--- ASSIGNMENT ---
Without including the pictures, copy out every line below.

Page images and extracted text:
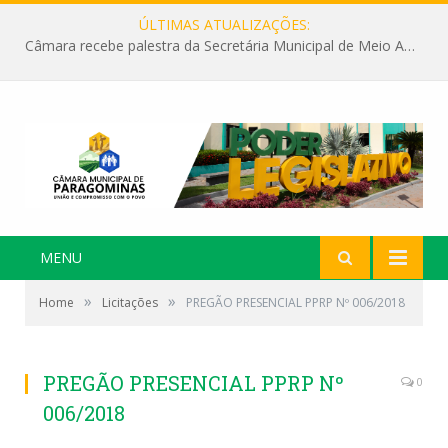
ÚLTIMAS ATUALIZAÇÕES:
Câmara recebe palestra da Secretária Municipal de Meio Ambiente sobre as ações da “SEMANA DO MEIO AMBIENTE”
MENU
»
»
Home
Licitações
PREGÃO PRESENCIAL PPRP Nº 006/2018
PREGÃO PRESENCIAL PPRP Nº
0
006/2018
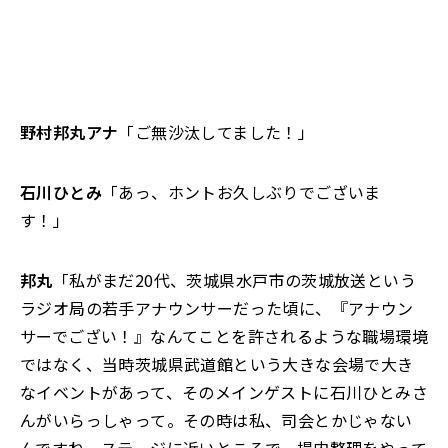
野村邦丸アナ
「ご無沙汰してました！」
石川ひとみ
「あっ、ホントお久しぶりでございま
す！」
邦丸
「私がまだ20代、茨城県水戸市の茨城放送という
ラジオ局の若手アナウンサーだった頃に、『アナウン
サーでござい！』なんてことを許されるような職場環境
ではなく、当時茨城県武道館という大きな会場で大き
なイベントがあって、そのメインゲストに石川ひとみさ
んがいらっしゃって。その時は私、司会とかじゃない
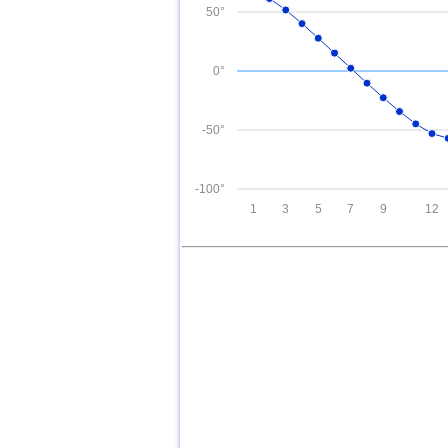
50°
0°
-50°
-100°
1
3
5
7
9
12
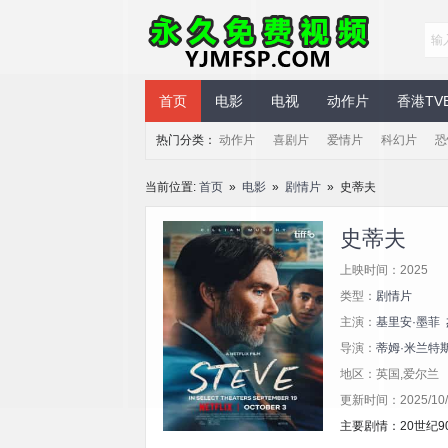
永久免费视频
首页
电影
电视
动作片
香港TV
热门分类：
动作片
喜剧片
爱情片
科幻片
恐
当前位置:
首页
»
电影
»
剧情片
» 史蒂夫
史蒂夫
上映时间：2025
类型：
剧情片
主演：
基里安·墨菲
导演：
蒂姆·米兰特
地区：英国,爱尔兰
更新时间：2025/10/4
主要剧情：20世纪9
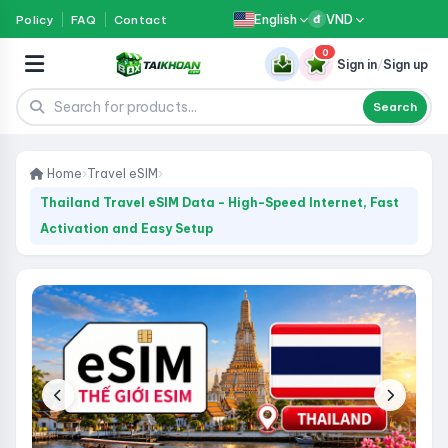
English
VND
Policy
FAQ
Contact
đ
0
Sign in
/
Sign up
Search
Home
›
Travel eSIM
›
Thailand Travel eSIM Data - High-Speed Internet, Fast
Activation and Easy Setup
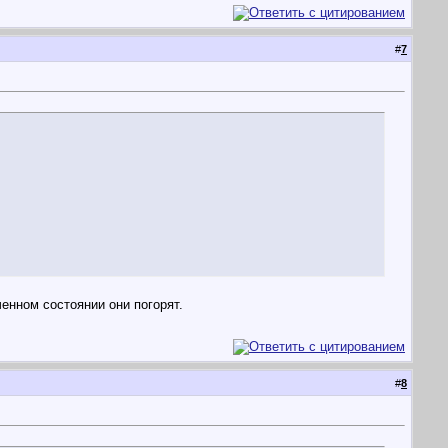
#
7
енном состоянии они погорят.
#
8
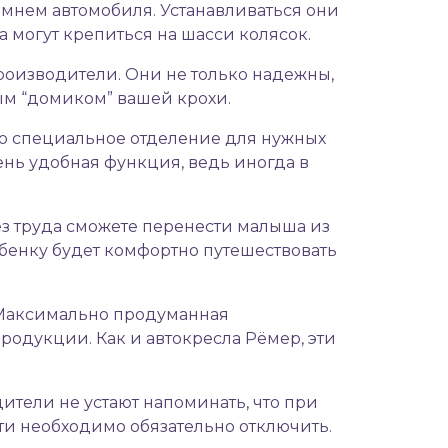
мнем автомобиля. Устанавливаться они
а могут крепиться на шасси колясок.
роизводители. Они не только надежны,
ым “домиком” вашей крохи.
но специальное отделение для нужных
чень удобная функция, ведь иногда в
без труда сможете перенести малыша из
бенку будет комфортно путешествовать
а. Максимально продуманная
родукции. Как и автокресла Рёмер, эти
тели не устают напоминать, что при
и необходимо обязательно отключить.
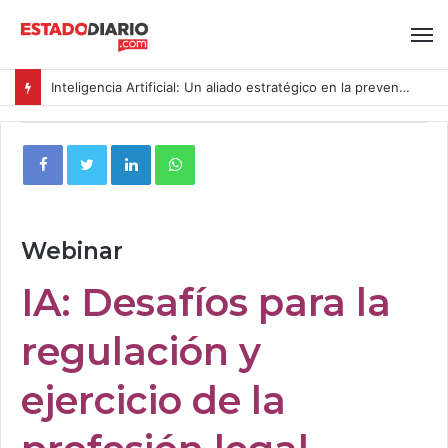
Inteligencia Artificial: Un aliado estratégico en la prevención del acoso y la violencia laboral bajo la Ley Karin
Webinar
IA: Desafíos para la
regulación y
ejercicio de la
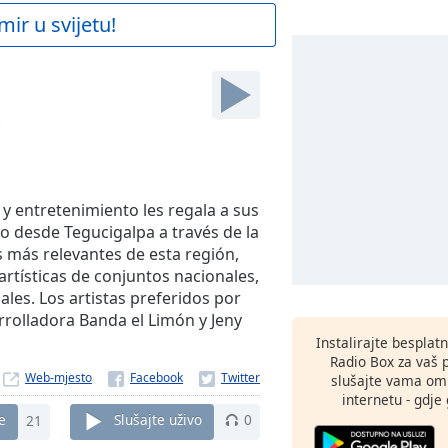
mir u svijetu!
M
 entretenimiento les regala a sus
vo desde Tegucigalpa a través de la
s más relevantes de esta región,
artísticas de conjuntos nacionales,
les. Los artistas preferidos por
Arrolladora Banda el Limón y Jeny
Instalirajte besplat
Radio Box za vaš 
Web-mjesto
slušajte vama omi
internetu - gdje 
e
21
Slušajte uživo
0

--- YOUR RESPONSE ---
ÚLTIMAS ATUALIZAÇÕES:
Câmara recebe palestra da Secretária Municipal de Meio Ambiente sobre as ações da “SEMANA DO MEIO AMBIENTE”
MENU
»
»
Home
Licitações
PREGÃO PRESENCIAL PPRP Nº 006/2018
PREGÃO PRESENCIAL PPRP Nº
0
006/2018
野村邦丸アナ
「ご無沙汰してました！」
石川ひとみ
「あっ、ホントお久しぶりでございま
す！」
邦丸
「私がまだ20代、茨城県水戸市の茨城放送という
ラジオ局の若手アナウンサーだった頃に、『アナウン
サーでござい！』なんてことを許されるような職場環境
ではなく、当時茨城県武道館という大きな会場で大き
なイベントがあって、そのメインゲストに石川ひとみさ
んがいらっしゃって。その時は私、司会とかじゃない
50°
0°
-50°
-100°
1
3
5
7
9
12
永久免费视频
首页
电影
电视
动作片
香港TV
热门分类：
动作片
喜剧片
爱情片
科幻片
恐
当前位置:
首页
»
电影
»
剧情片
» 史蒂夫
史蒂夫
上映时间：2025
类型：
剧情片
主演：
基里安·墨菲
导演：
蒂姆·米兰特
地区：英国,爱尔兰
更新时间：2025/10/4
主要剧情：20世纪9
English
VND
Policy
FAQ
Contact
đ
0
Sign in
/
Sign up
Search
Home
›
Travel eSIM
›
Thailand Travel eSIM Data - High-Speed Internet, Fast
Activation and Easy Setup
#
7
енном состоянии они погорят.
#
8
мнем автомобиля. Устанавливаться они
а могут крепиться на шасси колясок.
роизводители. Они не только надежны,
ым “домиком” вашей крохи.
но специальное отделение для нужных
чень удобная функция, ведь иногда в
без труда сможете перенести малыша из
бенку будет комфортно путешествовать
а. Максимально продуманная
родукции. Как и автокресла Рёмер, эти
тели не устают напоминать, что при
и необходимо обязательно отключить.
Inteligencia Artificial: Un aliado estratégico en la prevención del acoso y la violencia laboral bajo la Ley Karin
Webinar
IA: Desafíos para la
regulación y
ejercicio de la
mir u svijetu!
M
 entretenimiento les regala a sus
vo desde Tegucigalpa a través de la
s más relevantes de esta región,
artísticas de conjuntos nacionales,
les. Los artistas preferidos por
Arrolladora Banda el Limón y Jeny
Instalirajte besplat
Radio Box za vaš 
Web-mjesto
slušajte vama omi
internetu - gdje 
e
21
Slušajte uživo
0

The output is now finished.